En 2002, pour les six ans d'application de la Loi sur l'assurance maladie (LaMal), Balthasar signe un article (en tant que dirigeant d'Interface) dans la revue de la l'Office fédéral des assurances sociales. Son entreprise avait en effet été chargée d'une partie de l'évaluation des premiers effets de l'assurance obligatoire. Comme dans le cas du rapport sur la gestion de la pandémie, cet article vaut surtout pour ses recommandations. Les éléments d'évaluation mis en oeuvre ne servant pour l'essentiel qu'à donner un aspect objectif à des recommandations à caractère politique. L'article sur la LaMal se conclut effectivement sur une dizaine de recommandations qui constituent la colonne vertébrale de la politique néo-libérale de santé publique. Balthasar recommande notamment à la Confédération d'«accélérer la réalisation et l’application de la planification hospitalière.», c'est-à-dire de fermer des lits d'hôpital ou encore de «se montrer nettement plus active en matière de garantie de la qualité et à y consacrer des moyens financiers», c'est-à-dire d'augmenter l'emprise du management dans les hôpitaux.

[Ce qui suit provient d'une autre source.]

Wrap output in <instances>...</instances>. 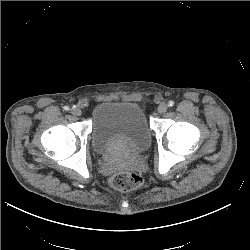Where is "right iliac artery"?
Returning <instances> with one entry per match:
<instances>
[{"instance_id":"right-iliac-artery-1","label":"right iliac artery","mask_w":250,"mask_h":250,"mask_svg":"<svg viewBox=\"0 0 250 250\" xmlns=\"http://www.w3.org/2000/svg\"><path fill=\"white\" fill-rule=\"evenodd\" d=\"M69 109H70V108H69L68 106H65V107H64V110H66V111H69Z\"/></svg>"}]
</instances>
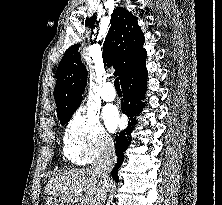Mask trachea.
<instances>
[{"label":"trachea","instance_id":"3493384b","mask_svg":"<svg viewBox=\"0 0 222 205\" xmlns=\"http://www.w3.org/2000/svg\"><path fill=\"white\" fill-rule=\"evenodd\" d=\"M114 86H115V89H116V90H121V89H120V83H119V79H118V78L115 80Z\"/></svg>","mask_w":222,"mask_h":205}]
</instances>
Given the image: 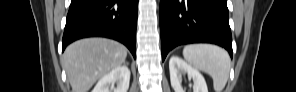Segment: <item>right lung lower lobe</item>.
Listing matches in <instances>:
<instances>
[{
	"label": "right lung lower lobe",
	"instance_id": "obj_1",
	"mask_svg": "<svg viewBox=\"0 0 296 92\" xmlns=\"http://www.w3.org/2000/svg\"><path fill=\"white\" fill-rule=\"evenodd\" d=\"M138 0H72L62 45L92 36L120 41L136 57Z\"/></svg>",
	"mask_w": 296,
	"mask_h": 92
}]
</instances>
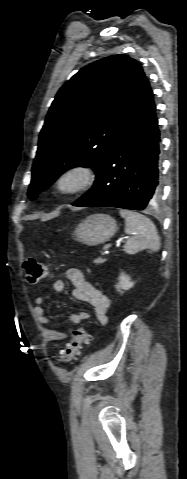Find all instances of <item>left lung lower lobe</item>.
<instances>
[{"label":"left lung lower lobe","mask_w":187,"mask_h":479,"mask_svg":"<svg viewBox=\"0 0 187 479\" xmlns=\"http://www.w3.org/2000/svg\"><path fill=\"white\" fill-rule=\"evenodd\" d=\"M160 133L145 78L115 146L96 172L93 187L73 206L143 210L159 195Z\"/></svg>","instance_id":"0a47b994"}]
</instances>
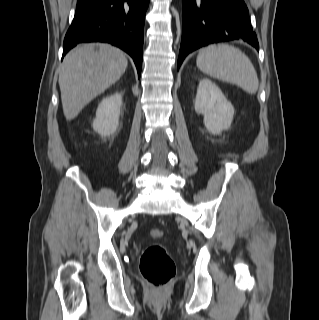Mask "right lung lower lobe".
<instances>
[{
    "instance_id": "98d812e1",
    "label": "right lung lower lobe",
    "mask_w": 319,
    "mask_h": 320,
    "mask_svg": "<svg viewBox=\"0 0 319 320\" xmlns=\"http://www.w3.org/2000/svg\"><path fill=\"white\" fill-rule=\"evenodd\" d=\"M149 0H77L63 56L80 42H108L126 51L140 76L145 13Z\"/></svg>"
}]
</instances>
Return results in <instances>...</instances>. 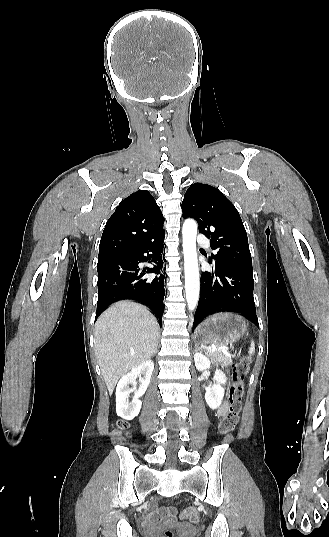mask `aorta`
Returning <instances> with one entry per match:
<instances>
[{"label":"aorta","instance_id":"1","mask_svg":"<svg viewBox=\"0 0 329 537\" xmlns=\"http://www.w3.org/2000/svg\"><path fill=\"white\" fill-rule=\"evenodd\" d=\"M197 223L186 219L182 228L185 270V293L189 310L197 307L200 291V276L196 250Z\"/></svg>","mask_w":329,"mask_h":537}]
</instances>
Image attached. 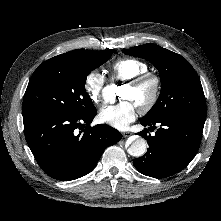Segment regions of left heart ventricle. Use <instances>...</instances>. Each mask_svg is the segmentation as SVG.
<instances>
[{
  "label": "left heart ventricle",
  "instance_id": "b2bd125f",
  "mask_svg": "<svg viewBox=\"0 0 221 221\" xmlns=\"http://www.w3.org/2000/svg\"><path fill=\"white\" fill-rule=\"evenodd\" d=\"M150 94H151L150 84L144 85L139 88L126 84L122 87L120 96L123 99L131 100L139 107L150 97Z\"/></svg>",
  "mask_w": 221,
  "mask_h": 221
}]
</instances>
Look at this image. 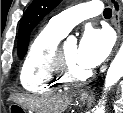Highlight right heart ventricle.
Listing matches in <instances>:
<instances>
[{
  "instance_id": "right-heart-ventricle-1",
  "label": "right heart ventricle",
  "mask_w": 123,
  "mask_h": 113,
  "mask_svg": "<svg viewBox=\"0 0 123 113\" xmlns=\"http://www.w3.org/2000/svg\"><path fill=\"white\" fill-rule=\"evenodd\" d=\"M64 36L47 25L34 37L20 71L22 86L27 91L50 93L65 83L54 69L57 48Z\"/></svg>"
}]
</instances>
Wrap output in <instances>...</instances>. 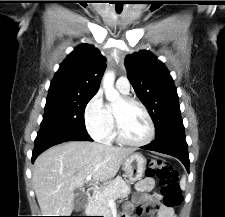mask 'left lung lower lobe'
<instances>
[{
  "label": "left lung lower lobe",
  "instance_id": "0a47b994",
  "mask_svg": "<svg viewBox=\"0 0 225 217\" xmlns=\"http://www.w3.org/2000/svg\"><path fill=\"white\" fill-rule=\"evenodd\" d=\"M141 148L174 156L178 158L184 164L187 171H189L190 161L184 127L168 131L162 136L155 138L152 143Z\"/></svg>",
  "mask_w": 225,
  "mask_h": 217
}]
</instances>
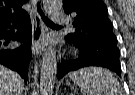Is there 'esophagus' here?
<instances>
[{
  "label": "esophagus",
  "instance_id": "esophagus-1",
  "mask_svg": "<svg viewBox=\"0 0 135 95\" xmlns=\"http://www.w3.org/2000/svg\"><path fill=\"white\" fill-rule=\"evenodd\" d=\"M32 24H33V36H32V52L35 55H40L45 51L44 33L45 25L36 10L37 0H32Z\"/></svg>",
  "mask_w": 135,
  "mask_h": 95
}]
</instances>
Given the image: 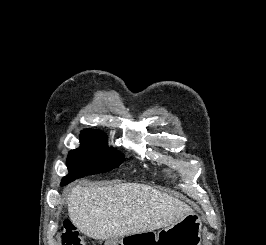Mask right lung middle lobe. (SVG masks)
<instances>
[{
    "label": "right lung middle lobe",
    "mask_w": 266,
    "mask_h": 245,
    "mask_svg": "<svg viewBox=\"0 0 266 245\" xmlns=\"http://www.w3.org/2000/svg\"><path fill=\"white\" fill-rule=\"evenodd\" d=\"M122 160V155L108 147L103 132L86 129L81 132L80 147L70 151L68 155L69 174L63 178L61 185L86 175L108 172L117 168Z\"/></svg>",
    "instance_id": "dd1d6c3e"
}]
</instances>
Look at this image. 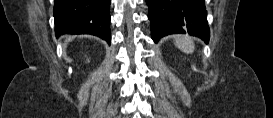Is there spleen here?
Returning a JSON list of instances; mask_svg holds the SVG:
<instances>
[{
	"mask_svg": "<svg viewBox=\"0 0 273 118\" xmlns=\"http://www.w3.org/2000/svg\"><path fill=\"white\" fill-rule=\"evenodd\" d=\"M175 45L184 53H192L194 51V43L187 36H180L175 39Z\"/></svg>",
	"mask_w": 273,
	"mask_h": 118,
	"instance_id": "spleen-1",
	"label": "spleen"
}]
</instances>
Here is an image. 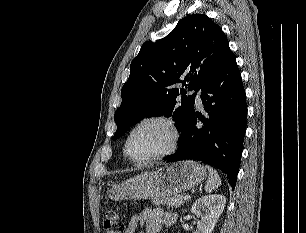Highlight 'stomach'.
Masks as SVG:
<instances>
[{
    "label": "stomach",
    "mask_w": 306,
    "mask_h": 233,
    "mask_svg": "<svg viewBox=\"0 0 306 233\" xmlns=\"http://www.w3.org/2000/svg\"><path fill=\"white\" fill-rule=\"evenodd\" d=\"M206 176V169L201 164L183 160L113 185L108 197L115 201L170 197L194 188Z\"/></svg>",
    "instance_id": "obj_1"
}]
</instances>
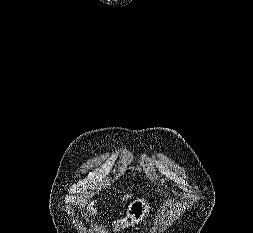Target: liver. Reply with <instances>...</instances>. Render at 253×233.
<instances>
[{
  "label": "liver",
  "instance_id": "obj_1",
  "mask_svg": "<svg viewBox=\"0 0 253 233\" xmlns=\"http://www.w3.org/2000/svg\"><path fill=\"white\" fill-rule=\"evenodd\" d=\"M131 195H126L123 200L128 199ZM89 211H92V213H96V210L92 208L91 204L87 207Z\"/></svg>",
  "mask_w": 253,
  "mask_h": 233
}]
</instances>
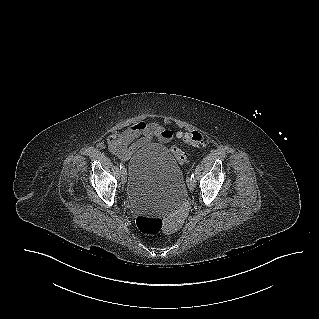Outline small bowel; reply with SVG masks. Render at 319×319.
Masks as SVG:
<instances>
[{
	"instance_id": "1",
	"label": "small bowel",
	"mask_w": 319,
	"mask_h": 319,
	"mask_svg": "<svg viewBox=\"0 0 319 319\" xmlns=\"http://www.w3.org/2000/svg\"><path fill=\"white\" fill-rule=\"evenodd\" d=\"M172 137V131L160 124L140 120L122 132L110 133L107 145L113 155L122 161H127L151 140L155 139L161 143H167Z\"/></svg>"
}]
</instances>
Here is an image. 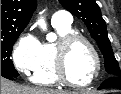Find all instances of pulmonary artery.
I'll list each match as a JSON object with an SVG mask.
<instances>
[{
  "label": "pulmonary artery",
  "instance_id": "1",
  "mask_svg": "<svg viewBox=\"0 0 121 94\" xmlns=\"http://www.w3.org/2000/svg\"><path fill=\"white\" fill-rule=\"evenodd\" d=\"M71 22V14L64 10H59L52 16V23L54 24L70 25Z\"/></svg>",
  "mask_w": 121,
  "mask_h": 94
}]
</instances>
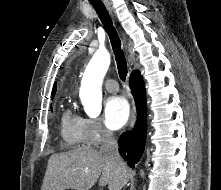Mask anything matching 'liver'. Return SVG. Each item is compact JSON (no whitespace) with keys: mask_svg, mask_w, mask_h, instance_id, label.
<instances>
[{"mask_svg":"<svg viewBox=\"0 0 221 190\" xmlns=\"http://www.w3.org/2000/svg\"><path fill=\"white\" fill-rule=\"evenodd\" d=\"M98 179L100 186L121 190L129 171L125 164L119 167L96 149L79 147L49 158L41 190H89Z\"/></svg>","mask_w":221,"mask_h":190,"instance_id":"1","label":"liver"}]
</instances>
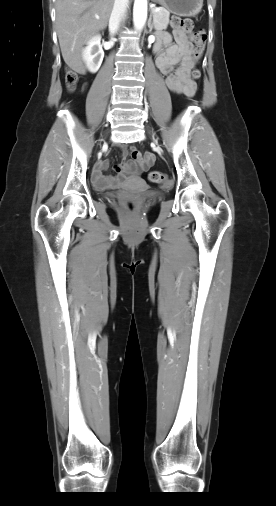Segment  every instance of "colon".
<instances>
[{"mask_svg": "<svg viewBox=\"0 0 276 506\" xmlns=\"http://www.w3.org/2000/svg\"><path fill=\"white\" fill-rule=\"evenodd\" d=\"M171 23H172V26L176 30H181L185 33L191 34L192 41L194 44L193 55H194V58L198 61L202 57V54H203V51L205 48V43H206L205 32L202 30L194 32L192 20L189 18H186V17H174V18H172ZM192 75L195 79H198L200 77V71L196 69L193 71ZM65 80H66V85H67L68 89L72 91L75 89V87L78 83V75L74 71H67L66 76H65ZM149 180L153 183L164 184V185L169 184V181H168L166 175L161 172H157V171H153L149 174ZM127 208L129 211H133L135 208L134 203L128 202Z\"/></svg>", "mask_w": 276, "mask_h": 506, "instance_id": "obj_1", "label": "colon"}]
</instances>
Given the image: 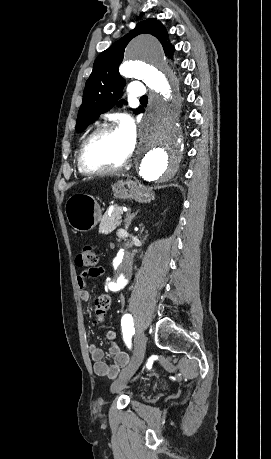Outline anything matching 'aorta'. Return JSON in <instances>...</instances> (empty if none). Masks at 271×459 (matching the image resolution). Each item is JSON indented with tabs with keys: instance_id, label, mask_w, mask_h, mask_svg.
Segmentation results:
<instances>
[{
	"instance_id": "762f6f07",
	"label": "aorta",
	"mask_w": 271,
	"mask_h": 459,
	"mask_svg": "<svg viewBox=\"0 0 271 459\" xmlns=\"http://www.w3.org/2000/svg\"><path fill=\"white\" fill-rule=\"evenodd\" d=\"M126 56L120 74L142 79L152 91L137 151L139 175L146 182L166 180L177 172L183 154L178 82L155 38L136 37L127 46ZM131 266L130 245L122 243L108 270L110 290L119 291L127 285Z\"/></svg>"
}]
</instances>
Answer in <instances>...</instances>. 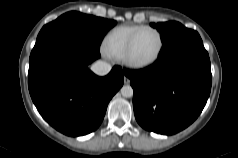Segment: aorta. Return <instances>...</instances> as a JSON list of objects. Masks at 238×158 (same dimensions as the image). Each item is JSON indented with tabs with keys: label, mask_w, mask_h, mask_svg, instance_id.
<instances>
[{
	"label": "aorta",
	"mask_w": 238,
	"mask_h": 158,
	"mask_svg": "<svg viewBox=\"0 0 238 158\" xmlns=\"http://www.w3.org/2000/svg\"><path fill=\"white\" fill-rule=\"evenodd\" d=\"M121 94L123 97L129 98L133 96V88L130 85H125L121 88Z\"/></svg>",
	"instance_id": "obj_1"
}]
</instances>
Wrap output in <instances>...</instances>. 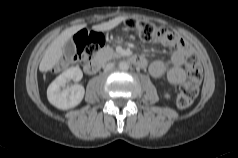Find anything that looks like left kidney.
Masks as SVG:
<instances>
[{
	"instance_id": "1",
	"label": "left kidney",
	"mask_w": 238,
	"mask_h": 158,
	"mask_svg": "<svg viewBox=\"0 0 238 158\" xmlns=\"http://www.w3.org/2000/svg\"><path fill=\"white\" fill-rule=\"evenodd\" d=\"M164 97H165L166 99H168V100L171 98V96H170L169 93H165V94H164Z\"/></svg>"
}]
</instances>
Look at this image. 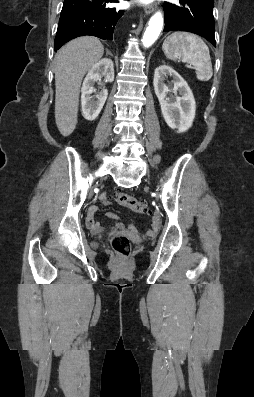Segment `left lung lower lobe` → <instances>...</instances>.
<instances>
[{
  "mask_svg": "<svg viewBox=\"0 0 254 397\" xmlns=\"http://www.w3.org/2000/svg\"><path fill=\"white\" fill-rule=\"evenodd\" d=\"M213 3L214 0H179L178 4L165 2L163 31H189L203 36L216 46Z\"/></svg>",
  "mask_w": 254,
  "mask_h": 397,
  "instance_id": "0a47b994",
  "label": "left lung lower lobe"
}]
</instances>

Sur une période de vingt ans, une personne comme Andreas Balthasar - et il est loin d'être le seul dans cette position - a contribué à façonner le système de santé suisse. Qu'il soit aujourd'hui appelé à évaluer l'action des autorités dans une situation où la politique qu'il a promue pendant vingt ans a montré ses limites donne raison à Jacques Rancière quand il écrit que: «l’autorité de la sciences économique avait programmé l’incapacité de la science médicale à répondre à des menaces de grande envergure sur la santé des individus».